● **What the exercise asks**
Set down the records again. Every word and mark must match exactly.
_ _ _ _ _ _ _
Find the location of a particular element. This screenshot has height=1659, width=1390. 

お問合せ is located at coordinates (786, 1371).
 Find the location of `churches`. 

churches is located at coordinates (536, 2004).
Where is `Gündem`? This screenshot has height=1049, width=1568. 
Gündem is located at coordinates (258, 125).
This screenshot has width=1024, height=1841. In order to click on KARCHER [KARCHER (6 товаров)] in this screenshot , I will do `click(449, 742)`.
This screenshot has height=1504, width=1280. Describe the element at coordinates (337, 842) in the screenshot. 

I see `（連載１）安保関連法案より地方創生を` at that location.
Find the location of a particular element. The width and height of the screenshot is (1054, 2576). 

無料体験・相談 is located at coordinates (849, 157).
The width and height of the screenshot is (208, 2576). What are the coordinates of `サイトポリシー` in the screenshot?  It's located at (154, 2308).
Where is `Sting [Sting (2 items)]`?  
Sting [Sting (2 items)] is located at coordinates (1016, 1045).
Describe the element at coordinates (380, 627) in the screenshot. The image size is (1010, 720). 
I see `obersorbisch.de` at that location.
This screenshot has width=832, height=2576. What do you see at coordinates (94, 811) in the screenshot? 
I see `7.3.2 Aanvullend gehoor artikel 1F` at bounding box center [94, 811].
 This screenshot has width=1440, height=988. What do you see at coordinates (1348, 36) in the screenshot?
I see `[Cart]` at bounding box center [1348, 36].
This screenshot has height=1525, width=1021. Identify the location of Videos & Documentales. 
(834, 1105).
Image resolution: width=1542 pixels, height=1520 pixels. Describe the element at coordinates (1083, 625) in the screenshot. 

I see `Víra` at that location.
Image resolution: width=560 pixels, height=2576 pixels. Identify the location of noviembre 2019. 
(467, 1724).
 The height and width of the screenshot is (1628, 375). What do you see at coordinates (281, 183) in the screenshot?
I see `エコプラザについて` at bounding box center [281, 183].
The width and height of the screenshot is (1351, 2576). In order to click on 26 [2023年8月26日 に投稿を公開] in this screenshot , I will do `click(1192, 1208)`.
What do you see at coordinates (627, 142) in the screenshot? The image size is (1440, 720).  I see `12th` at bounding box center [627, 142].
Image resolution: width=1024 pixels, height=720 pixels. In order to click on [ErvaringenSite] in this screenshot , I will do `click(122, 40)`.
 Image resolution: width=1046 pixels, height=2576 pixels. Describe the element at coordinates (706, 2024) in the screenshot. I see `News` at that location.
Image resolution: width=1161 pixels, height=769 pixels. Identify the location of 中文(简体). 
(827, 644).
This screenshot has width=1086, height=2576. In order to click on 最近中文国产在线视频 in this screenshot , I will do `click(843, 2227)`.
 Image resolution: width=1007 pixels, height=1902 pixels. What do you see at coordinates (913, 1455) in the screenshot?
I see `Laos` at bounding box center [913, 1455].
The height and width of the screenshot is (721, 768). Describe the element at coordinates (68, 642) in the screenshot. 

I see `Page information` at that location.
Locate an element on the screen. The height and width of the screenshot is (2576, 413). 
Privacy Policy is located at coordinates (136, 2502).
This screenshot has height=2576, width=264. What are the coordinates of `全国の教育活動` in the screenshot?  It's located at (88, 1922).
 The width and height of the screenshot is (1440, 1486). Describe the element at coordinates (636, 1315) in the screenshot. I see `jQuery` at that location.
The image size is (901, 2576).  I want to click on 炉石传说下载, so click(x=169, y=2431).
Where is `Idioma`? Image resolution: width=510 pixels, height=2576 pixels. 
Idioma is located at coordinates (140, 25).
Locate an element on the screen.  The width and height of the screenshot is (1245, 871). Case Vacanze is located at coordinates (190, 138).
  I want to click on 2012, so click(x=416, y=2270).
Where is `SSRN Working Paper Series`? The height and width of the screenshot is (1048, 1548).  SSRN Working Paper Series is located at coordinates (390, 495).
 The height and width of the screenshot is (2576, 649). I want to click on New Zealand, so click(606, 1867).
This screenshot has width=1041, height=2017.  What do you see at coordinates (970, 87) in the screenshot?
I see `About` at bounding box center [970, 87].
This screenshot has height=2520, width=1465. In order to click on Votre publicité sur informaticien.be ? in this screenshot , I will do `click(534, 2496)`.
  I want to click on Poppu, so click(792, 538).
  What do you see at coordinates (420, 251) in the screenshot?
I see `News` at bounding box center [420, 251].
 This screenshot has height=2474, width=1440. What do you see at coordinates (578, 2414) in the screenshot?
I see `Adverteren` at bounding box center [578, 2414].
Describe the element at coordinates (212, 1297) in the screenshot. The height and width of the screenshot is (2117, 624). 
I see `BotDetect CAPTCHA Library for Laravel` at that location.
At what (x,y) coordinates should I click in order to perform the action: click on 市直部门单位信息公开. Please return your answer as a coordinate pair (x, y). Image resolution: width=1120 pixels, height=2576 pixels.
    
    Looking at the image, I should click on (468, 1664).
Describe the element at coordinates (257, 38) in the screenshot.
_ _ _ _ _ _ _
● **Task solution**
Find the location of a particular element. This screenshot has height=1659, width=1390. 

お問合せ is located at coordinates (786, 1371).
 Find the location of `churches`. 

churches is located at coordinates (536, 2004).
Where is `Gündem`? This screenshot has height=1049, width=1568. 
Gündem is located at coordinates (258, 125).
This screenshot has width=1024, height=1841. In order to click on KARCHER [KARCHER (6 товаров)] in this screenshot , I will do `click(449, 742)`.
This screenshot has height=1504, width=1280. Describe the element at coordinates (337, 842) in the screenshot. 

I see `（連載１）安保関連法案より地方創生を` at that location.
Find the location of a particular element. The width and height of the screenshot is (1054, 2576). 

無料体験・相談 is located at coordinates (849, 157).
The width and height of the screenshot is (208, 2576). What are the coordinates of `サイトポリシー` in the screenshot?  It's located at (154, 2308).
Where is `Sting [Sting (2 items)]`?  
Sting [Sting (2 items)] is located at coordinates (1016, 1045).
Describe the element at coordinates (380, 627) in the screenshot. The image size is (1010, 720). 
I see `obersorbisch.de` at that location.
This screenshot has width=832, height=2576. What do you see at coordinates (94, 811) in the screenshot? 
I see `7.3.2 Aanvullend gehoor artikel 1F` at bounding box center [94, 811].
 This screenshot has width=1440, height=988. What do you see at coordinates (1348, 36) in the screenshot?
I see `[Cart]` at bounding box center [1348, 36].
This screenshot has height=1525, width=1021. Identify the location of Videos & Documentales. 
(834, 1105).
Image resolution: width=1542 pixels, height=1520 pixels. Describe the element at coordinates (1083, 625) in the screenshot. 

I see `Víra` at that location.
Image resolution: width=560 pixels, height=2576 pixels. Identify the location of noviembre 2019. 
(467, 1724).
 The height and width of the screenshot is (1628, 375). What do you see at coordinates (281, 183) in the screenshot?
I see `エコプラザについて` at bounding box center [281, 183].
The width and height of the screenshot is (1351, 2576). In order to click on 26 [2023年8月26日 に投稿を公開] in this screenshot , I will do `click(1192, 1208)`.
What do you see at coordinates (627, 142) in the screenshot? The image size is (1440, 720).  I see `12th` at bounding box center [627, 142].
Image resolution: width=1024 pixels, height=720 pixels. In order to click on [ErvaringenSite] in this screenshot , I will do `click(122, 40)`.
 Image resolution: width=1046 pixels, height=2576 pixels. Describe the element at coordinates (706, 2024) in the screenshot. I see `News` at that location.
Image resolution: width=1161 pixels, height=769 pixels. Identify the location of 中文(简体). 
(827, 644).
This screenshot has width=1086, height=2576. In order to click on 最近中文国产在线视频 in this screenshot , I will do `click(843, 2227)`.
 Image resolution: width=1007 pixels, height=1902 pixels. What do you see at coordinates (913, 1455) in the screenshot?
I see `Laos` at bounding box center [913, 1455].
The height and width of the screenshot is (721, 768). Describe the element at coordinates (68, 642) in the screenshot. 

I see `Page information` at that location.
Locate an element on the screen. The height and width of the screenshot is (2576, 413). 
Privacy Policy is located at coordinates (136, 2502).
This screenshot has height=2576, width=264. What are the coordinates of `全国の教育活動` in the screenshot?  It's located at (88, 1922).
 The width and height of the screenshot is (1440, 1486). Describe the element at coordinates (636, 1315) in the screenshot. I see `jQuery` at that location.
The image size is (901, 2576).  I want to click on 炉石传说下载, so click(x=169, y=2431).
Where is `Idioma`? Image resolution: width=510 pixels, height=2576 pixels. 
Idioma is located at coordinates (140, 25).
Locate an element on the screen.  The width and height of the screenshot is (1245, 871). Case Vacanze is located at coordinates (190, 138).
  I want to click on 2012, so click(x=416, y=2270).
Where is `SSRN Working Paper Series`? The height and width of the screenshot is (1048, 1548).  SSRN Working Paper Series is located at coordinates (390, 495).
 The height and width of the screenshot is (2576, 649). I want to click on New Zealand, so click(606, 1867).
This screenshot has width=1041, height=2017.  What do you see at coordinates (970, 87) in the screenshot?
I see `About` at bounding box center [970, 87].
This screenshot has height=2520, width=1465. In order to click on Votre publicité sur informaticien.be ? in this screenshot , I will do `click(534, 2496)`.
  I want to click on Poppu, so click(792, 538).
  What do you see at coordinates (420, 251) in the screenshot?
I see `News` at bounding box center [420, 251].
 This screenshot has height=2474, width=1440. What do you see at coordinates (578, 2414) in the screenshot?
I see `Adverteren` at bounding box center [578, 2414].
Describe the element at coordinates (212, 1297) in the screenshot. The height and width of the screenshot is (2117, 624). 
I see `BotDetect CAPTCHA Library for Laravel` at that location.
At what (x,y) coordinates should I click in order to perform the action: click on 市直部门单位信息公开. Please return your answer as a coordinate pair (x, y). Image resolution: width=1120 pixels, height=2576 pixels.
    
    Looking at the image, I should click on (468, 1664).
Describe the element at coordinates (257, 38) in the screenshot.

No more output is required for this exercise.